→ **Task details**: Reproduce the entries below exactly, but only from the line containing "Diálogo com Setor Produtivo para Atender" to the line containing "con las personas con discapacidad", inclusive.

[Opening Provided information section]

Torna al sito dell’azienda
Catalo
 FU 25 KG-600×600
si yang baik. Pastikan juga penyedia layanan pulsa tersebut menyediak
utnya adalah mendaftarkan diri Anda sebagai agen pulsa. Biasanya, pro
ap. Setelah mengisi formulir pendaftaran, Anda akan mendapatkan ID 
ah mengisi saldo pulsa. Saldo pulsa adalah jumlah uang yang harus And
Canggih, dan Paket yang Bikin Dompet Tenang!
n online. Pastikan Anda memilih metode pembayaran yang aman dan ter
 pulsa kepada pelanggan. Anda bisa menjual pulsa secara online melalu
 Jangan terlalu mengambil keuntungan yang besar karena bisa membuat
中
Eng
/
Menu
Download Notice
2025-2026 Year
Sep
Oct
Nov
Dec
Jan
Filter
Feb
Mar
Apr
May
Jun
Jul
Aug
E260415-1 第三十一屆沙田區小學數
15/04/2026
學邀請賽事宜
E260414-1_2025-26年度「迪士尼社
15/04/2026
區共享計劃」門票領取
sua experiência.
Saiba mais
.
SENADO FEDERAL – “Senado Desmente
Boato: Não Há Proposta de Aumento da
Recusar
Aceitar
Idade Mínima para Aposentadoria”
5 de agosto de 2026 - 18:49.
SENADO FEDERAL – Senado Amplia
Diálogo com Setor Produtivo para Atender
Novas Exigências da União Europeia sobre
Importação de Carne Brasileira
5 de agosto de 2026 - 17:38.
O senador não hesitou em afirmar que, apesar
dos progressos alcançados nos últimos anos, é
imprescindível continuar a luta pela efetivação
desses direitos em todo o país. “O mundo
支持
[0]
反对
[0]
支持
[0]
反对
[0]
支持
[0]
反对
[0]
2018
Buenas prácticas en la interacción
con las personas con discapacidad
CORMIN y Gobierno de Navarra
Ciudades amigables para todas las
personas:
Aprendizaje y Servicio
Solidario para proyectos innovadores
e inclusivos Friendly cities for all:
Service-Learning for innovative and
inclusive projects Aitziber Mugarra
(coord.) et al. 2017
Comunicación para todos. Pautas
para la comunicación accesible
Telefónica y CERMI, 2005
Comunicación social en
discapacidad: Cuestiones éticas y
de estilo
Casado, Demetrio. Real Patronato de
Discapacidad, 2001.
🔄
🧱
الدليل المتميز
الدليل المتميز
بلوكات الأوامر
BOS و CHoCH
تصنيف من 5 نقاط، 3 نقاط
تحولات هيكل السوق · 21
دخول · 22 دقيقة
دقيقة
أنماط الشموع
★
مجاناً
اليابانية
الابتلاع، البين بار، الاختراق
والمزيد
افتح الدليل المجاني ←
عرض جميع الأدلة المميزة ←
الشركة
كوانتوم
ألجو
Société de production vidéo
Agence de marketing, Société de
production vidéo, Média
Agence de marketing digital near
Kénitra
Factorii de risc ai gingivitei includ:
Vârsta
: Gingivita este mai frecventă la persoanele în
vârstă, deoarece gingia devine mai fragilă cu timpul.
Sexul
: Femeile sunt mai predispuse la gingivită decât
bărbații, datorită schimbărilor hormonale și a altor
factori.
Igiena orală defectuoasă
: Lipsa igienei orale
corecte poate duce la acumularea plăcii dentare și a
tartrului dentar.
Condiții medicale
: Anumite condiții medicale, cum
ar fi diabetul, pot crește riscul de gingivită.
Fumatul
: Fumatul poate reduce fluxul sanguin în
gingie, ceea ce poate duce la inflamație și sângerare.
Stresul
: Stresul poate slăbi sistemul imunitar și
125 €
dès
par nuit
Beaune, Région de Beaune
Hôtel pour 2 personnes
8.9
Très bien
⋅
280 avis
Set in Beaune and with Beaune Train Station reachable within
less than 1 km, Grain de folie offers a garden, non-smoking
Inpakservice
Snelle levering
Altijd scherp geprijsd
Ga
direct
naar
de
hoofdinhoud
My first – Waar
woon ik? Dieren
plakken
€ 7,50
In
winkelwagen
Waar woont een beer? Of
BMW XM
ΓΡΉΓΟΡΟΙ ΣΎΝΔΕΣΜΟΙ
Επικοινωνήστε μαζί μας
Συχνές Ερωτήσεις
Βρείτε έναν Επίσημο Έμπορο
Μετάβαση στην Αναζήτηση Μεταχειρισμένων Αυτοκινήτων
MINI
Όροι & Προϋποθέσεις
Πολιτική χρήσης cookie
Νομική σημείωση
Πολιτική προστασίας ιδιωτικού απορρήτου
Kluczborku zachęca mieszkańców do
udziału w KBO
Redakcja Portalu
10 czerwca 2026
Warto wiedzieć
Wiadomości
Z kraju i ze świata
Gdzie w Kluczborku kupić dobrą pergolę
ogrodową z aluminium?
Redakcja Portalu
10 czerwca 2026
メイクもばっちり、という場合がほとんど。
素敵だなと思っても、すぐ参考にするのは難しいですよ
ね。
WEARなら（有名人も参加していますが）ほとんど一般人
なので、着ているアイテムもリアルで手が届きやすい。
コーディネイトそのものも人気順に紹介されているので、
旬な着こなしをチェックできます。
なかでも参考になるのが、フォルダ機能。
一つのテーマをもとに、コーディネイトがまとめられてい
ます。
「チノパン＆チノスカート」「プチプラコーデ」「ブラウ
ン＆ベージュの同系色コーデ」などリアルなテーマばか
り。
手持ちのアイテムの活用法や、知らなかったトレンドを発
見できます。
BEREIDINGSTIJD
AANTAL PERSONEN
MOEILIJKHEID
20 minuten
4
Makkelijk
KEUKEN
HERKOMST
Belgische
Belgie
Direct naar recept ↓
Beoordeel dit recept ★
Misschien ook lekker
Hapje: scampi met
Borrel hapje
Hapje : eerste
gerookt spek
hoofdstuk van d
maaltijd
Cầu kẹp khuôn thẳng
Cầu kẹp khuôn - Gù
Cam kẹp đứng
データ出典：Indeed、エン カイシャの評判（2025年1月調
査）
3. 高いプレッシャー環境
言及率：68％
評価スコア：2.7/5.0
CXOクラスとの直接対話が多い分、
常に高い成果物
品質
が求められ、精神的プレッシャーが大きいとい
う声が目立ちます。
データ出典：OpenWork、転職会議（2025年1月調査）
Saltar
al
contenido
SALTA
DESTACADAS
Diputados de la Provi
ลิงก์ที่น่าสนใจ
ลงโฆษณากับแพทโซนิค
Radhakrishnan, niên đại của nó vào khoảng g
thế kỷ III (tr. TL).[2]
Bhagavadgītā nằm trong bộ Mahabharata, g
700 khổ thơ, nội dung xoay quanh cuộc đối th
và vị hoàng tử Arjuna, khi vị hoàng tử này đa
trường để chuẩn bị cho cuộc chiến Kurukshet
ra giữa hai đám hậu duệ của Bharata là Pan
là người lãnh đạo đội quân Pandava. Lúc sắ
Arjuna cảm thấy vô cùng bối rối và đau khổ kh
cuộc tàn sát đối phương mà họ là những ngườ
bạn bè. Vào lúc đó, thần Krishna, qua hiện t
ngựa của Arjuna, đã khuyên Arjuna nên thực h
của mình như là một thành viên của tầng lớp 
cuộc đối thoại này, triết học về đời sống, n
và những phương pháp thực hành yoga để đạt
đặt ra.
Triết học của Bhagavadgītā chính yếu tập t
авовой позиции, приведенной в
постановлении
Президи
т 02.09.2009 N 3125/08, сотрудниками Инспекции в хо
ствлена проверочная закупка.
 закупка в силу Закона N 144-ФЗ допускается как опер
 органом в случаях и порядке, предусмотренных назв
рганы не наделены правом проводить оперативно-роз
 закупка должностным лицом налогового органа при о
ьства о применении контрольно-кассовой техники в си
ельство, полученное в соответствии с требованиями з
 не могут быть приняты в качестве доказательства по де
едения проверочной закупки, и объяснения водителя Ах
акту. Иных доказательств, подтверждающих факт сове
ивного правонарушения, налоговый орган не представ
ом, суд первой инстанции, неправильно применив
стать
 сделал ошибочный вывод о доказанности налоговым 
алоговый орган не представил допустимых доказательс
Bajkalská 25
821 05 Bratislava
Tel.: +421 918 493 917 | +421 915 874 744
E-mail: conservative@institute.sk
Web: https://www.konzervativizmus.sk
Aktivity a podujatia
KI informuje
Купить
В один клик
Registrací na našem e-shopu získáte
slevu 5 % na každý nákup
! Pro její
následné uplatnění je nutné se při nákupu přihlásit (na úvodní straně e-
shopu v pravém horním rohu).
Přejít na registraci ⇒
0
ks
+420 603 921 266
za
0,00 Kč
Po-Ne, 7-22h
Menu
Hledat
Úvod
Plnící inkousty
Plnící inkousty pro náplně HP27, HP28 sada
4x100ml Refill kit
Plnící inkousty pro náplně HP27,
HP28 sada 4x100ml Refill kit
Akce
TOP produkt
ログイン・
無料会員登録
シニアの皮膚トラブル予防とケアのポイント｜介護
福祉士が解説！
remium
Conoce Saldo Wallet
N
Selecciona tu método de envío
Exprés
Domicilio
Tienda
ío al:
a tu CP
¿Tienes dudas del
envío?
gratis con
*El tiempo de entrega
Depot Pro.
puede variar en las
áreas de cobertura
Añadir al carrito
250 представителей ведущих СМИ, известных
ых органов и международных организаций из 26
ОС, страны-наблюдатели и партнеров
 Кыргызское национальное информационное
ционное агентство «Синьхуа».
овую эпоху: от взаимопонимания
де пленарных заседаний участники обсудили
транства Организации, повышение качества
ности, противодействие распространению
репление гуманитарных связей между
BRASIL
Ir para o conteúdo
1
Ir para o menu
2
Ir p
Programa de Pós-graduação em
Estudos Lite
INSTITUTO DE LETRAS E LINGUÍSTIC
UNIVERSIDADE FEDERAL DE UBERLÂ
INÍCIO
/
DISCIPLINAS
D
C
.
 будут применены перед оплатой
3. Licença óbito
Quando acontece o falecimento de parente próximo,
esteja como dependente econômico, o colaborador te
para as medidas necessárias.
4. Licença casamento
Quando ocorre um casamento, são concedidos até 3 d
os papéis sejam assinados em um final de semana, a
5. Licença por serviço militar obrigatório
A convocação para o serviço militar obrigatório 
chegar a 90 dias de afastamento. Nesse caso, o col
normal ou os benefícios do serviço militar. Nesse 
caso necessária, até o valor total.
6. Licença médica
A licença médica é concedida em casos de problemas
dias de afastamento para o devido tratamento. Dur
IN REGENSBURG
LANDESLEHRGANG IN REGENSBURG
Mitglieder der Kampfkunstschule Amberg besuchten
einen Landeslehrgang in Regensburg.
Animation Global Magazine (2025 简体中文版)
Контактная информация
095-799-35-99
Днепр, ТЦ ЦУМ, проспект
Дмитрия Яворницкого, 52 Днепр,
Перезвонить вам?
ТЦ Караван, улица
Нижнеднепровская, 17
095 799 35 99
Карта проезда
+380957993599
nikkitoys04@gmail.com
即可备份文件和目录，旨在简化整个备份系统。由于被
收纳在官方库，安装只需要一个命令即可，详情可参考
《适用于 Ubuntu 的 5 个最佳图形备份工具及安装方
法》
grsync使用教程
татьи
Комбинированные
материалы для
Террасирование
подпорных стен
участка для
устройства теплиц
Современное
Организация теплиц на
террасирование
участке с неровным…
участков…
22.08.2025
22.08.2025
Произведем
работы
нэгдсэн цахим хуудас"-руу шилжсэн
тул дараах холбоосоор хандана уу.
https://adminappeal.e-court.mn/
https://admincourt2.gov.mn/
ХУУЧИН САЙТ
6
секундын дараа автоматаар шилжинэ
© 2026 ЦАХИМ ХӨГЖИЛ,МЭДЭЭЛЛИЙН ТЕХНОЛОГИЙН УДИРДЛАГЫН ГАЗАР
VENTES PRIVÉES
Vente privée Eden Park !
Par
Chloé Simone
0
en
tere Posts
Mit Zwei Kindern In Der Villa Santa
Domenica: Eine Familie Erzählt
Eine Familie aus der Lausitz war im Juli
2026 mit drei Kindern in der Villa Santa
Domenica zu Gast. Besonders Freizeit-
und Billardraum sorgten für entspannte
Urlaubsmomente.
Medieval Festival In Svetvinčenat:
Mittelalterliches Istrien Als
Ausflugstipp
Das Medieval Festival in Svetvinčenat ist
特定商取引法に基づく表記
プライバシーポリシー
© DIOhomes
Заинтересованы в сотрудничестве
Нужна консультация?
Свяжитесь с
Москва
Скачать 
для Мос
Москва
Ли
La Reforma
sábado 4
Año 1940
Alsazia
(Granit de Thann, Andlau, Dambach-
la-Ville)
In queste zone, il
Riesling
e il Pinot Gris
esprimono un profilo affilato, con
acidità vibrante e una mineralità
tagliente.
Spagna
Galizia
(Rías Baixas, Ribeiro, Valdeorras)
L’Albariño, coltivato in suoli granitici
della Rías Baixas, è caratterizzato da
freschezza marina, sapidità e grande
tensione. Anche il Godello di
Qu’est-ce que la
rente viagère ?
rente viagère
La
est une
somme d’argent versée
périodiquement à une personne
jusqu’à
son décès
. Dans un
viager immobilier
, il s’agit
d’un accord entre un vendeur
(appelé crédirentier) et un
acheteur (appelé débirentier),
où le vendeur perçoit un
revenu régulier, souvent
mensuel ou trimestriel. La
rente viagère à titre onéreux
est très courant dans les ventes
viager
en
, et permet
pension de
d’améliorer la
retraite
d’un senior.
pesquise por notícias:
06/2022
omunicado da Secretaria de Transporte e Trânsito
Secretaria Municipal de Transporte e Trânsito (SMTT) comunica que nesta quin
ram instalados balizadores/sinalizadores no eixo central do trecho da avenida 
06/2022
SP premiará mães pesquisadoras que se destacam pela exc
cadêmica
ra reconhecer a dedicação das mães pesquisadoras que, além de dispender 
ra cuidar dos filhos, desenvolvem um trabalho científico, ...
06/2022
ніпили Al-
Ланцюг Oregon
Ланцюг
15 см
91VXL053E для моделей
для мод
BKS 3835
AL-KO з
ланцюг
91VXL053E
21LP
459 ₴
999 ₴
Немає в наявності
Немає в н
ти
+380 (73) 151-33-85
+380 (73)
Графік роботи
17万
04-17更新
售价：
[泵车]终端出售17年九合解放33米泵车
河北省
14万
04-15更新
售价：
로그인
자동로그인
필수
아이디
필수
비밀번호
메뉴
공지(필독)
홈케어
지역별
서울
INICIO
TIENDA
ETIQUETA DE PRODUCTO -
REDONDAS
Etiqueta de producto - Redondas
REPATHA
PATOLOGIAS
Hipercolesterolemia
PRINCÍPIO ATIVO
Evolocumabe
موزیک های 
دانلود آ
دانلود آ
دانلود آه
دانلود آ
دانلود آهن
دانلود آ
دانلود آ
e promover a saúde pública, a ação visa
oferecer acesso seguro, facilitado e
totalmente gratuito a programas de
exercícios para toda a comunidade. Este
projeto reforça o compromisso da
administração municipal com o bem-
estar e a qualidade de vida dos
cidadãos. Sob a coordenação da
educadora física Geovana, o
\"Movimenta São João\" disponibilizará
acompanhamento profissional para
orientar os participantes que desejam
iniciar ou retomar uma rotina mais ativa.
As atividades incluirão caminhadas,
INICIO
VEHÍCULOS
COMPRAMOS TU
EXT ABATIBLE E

[Closing Provided information section]

→ **Exercise response**:
Diálogo com Setor Produtivo para Atender
Novas Exigências da União Europeia sobre
Importação de Carne Brasileira
5 de agosto de 2026 - 17:38.
O senador não hesitou em afirmar que, apesar
dos progressos alcançados nos últimos anos, é
imprescindível continuar a luta pela efetivação
desses direitos em todo o país. “O mundo
支持
[0]
反对
[0]
支持
[0]
反对
[0]
支持
[0]
反对
[0]
2018
Buenas prácticas en la interacción
con las personas con discapacidad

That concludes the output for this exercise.